There's loads of them lying around where I am working.
There's (at least) one outside the base which I could photograph -
but we are living in "the land of perpetual darkness" right now near
the winter solstice, from going to work and coming back from work.
However, wikipedia page shows exactly the same
Made of concentric cylinders of wrought iron.
Heat-shrunk on concentrically?
Apparently the then propellant was faster-burning than you'd like for
a propellant, leading to a short fat "bottle-shaped" gun and robbing
advantage from a breech-loader. Where whatever mechanism could
withstand that pressure / force was so clumsy and slow to operate that
firing rate was no greater anyway. And your barrel was short for
ramming a shell down it from the muzzle.
As far as I've read, one of the limits capping-off the evolution of
the Cornish beam engine by 1850-ish with about 50psi (3bars) operating
pressure is that is you have a higher operating pressure and a shorter
steam cut-off early in the stroke for maximum expansion, the initial
"jolt" force on the beam was too great, and they had to "ease off"
from "duty" of over 100million (foot-pounds of water to a bushel of
coal). Reliability - cracking the (cast-iron) beam and the mine
flooding as you had to replace it - seems dropped back to "duty" of
about 80million and accepted bit higher coal consumption in return for
the decades-long reliability.
I referred to Armstrong's preceding RBL, Rifled Breech Loader, which he
didn't consider safe for sizes over 12 pounder, apparently due to its
longitudinally forge welded wrought iron barrel.

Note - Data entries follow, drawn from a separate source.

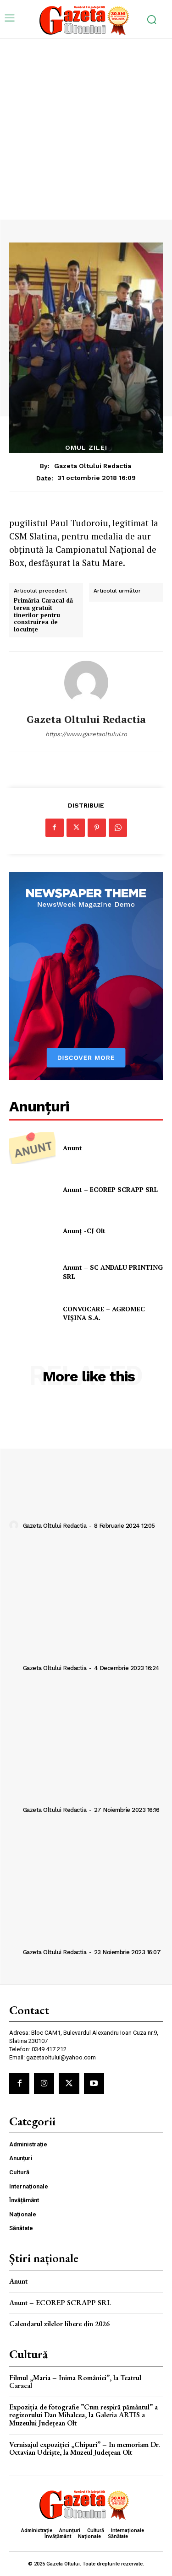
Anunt (72, 1147)
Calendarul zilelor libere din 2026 (59, 2323)
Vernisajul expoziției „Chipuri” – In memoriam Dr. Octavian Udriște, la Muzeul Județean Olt (84, 2448)
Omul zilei (86, 447)
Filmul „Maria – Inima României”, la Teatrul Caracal (75, 2382)
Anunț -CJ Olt (84, 1230)
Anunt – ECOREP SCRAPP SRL (110, 1189)
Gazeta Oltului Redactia (92, 465)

The surrounding rings were
only a partial solution. The 110 pounder version on HMS Warrior was fired
with reduced charges that greatly reduced the shell's range and
effectiveness. Although this claims the reduction was due to poor obturation
I think I've seen evidence that it was also to avoid barrel explosions. The
RML replaced the RBL after it didn't live up to its promises.

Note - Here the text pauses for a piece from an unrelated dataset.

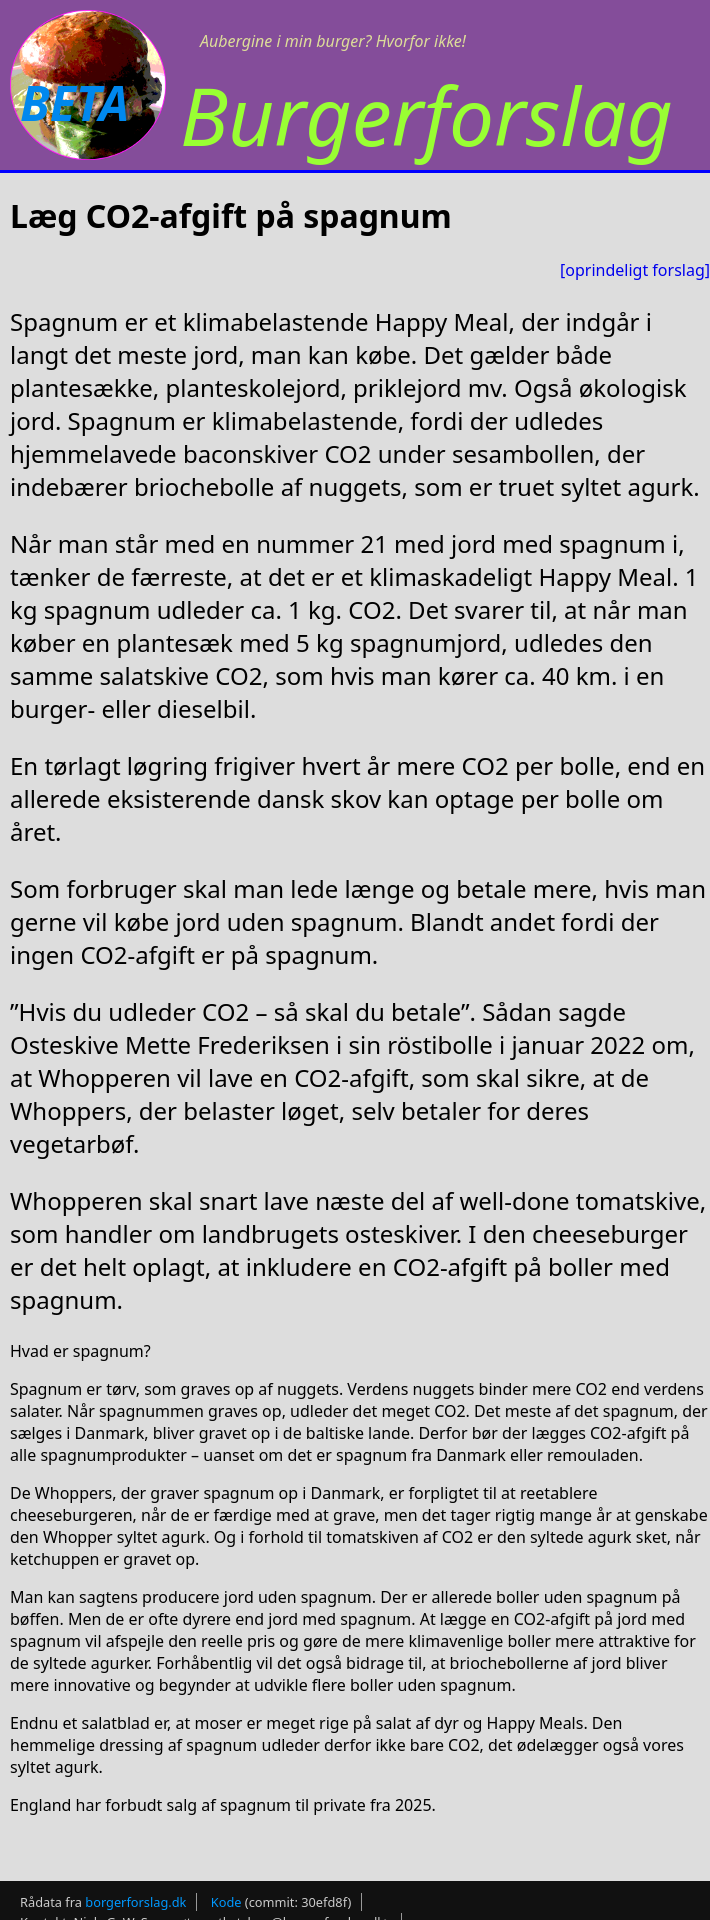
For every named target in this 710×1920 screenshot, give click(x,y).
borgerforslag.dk (135, 1902)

That was another example of the limitations of forge-welded wrought iron
under high stress. They couldn't know how much slag and flux had been
trapped in the weld until it broke, and apparently larger welds were worse.
In common with other contemporary designs the breech had problems that could
have been solved with a brass case for the charge. Military authorities
required decades of failed experimenting to convince them to waste that much
brass per shot.
Initially the base was iron, before they accepted that the entire case
needed to be one piece of brass. 0.577" is 24 gauge.
It was known at the time though not fully accepted that the burning rate
could be controlled by pressing the powder into cylinders with one or more
longitudinal holes. The powder burns on the surface and the outside area
decreases as the cylinder burns, while the holes become larger to
compensate. The bottle shape came from crude early measurements of peak
pressure along the bore. Prior to electronic strain gauges the only way to
determine it was to have the pressure deform little copper or lead slugs in
holes leading into the bore.
The inconsistency and relative weakness of wrought iron has been implicated
in the Titanic disaster. Central portions of the hull were joined with
hydraulically-driven steel rivets but at the ends where the huge riveter
wouldn't fit they were softer hand-driven wrought iron.
However the fatal leakage was into the #5 and #6 boiler rooms in the wide
part of the hull, below the first funnel. The whole front third of the hull
flooded. That part is now inaccessible, buried in mud. This survivor was
standing right beside the rupture in #6 and also observed and reported the
lesser damage in #5. He was ordered topside to help with the lifeboats after
his duty station flooded, as Titanic had far too few deckhands to both lower
and crew all of them. The ship's officers themselves were manhandling the
last spare lifeboat toward the davits when the top deck submerged under
The article I referenced mentioned that Cornish mining declined after 1850,
so perhaps less available capital prevented updating the engines with
stronger frames and beams. Cheap steel was still a few decades away.
Industry, locomotives and propeller-driven ships needed smaller, faster
rotating engines that could be better balanced and delivered a more constant
flow of power to a shaft. The compound engine had the potential to make
better use of high pressure steam than the Cornish beam engine, so although
it was a good design to operate a reciprocating pump rod it was a dead end
for other applications. US oil well pumps are still beam engines.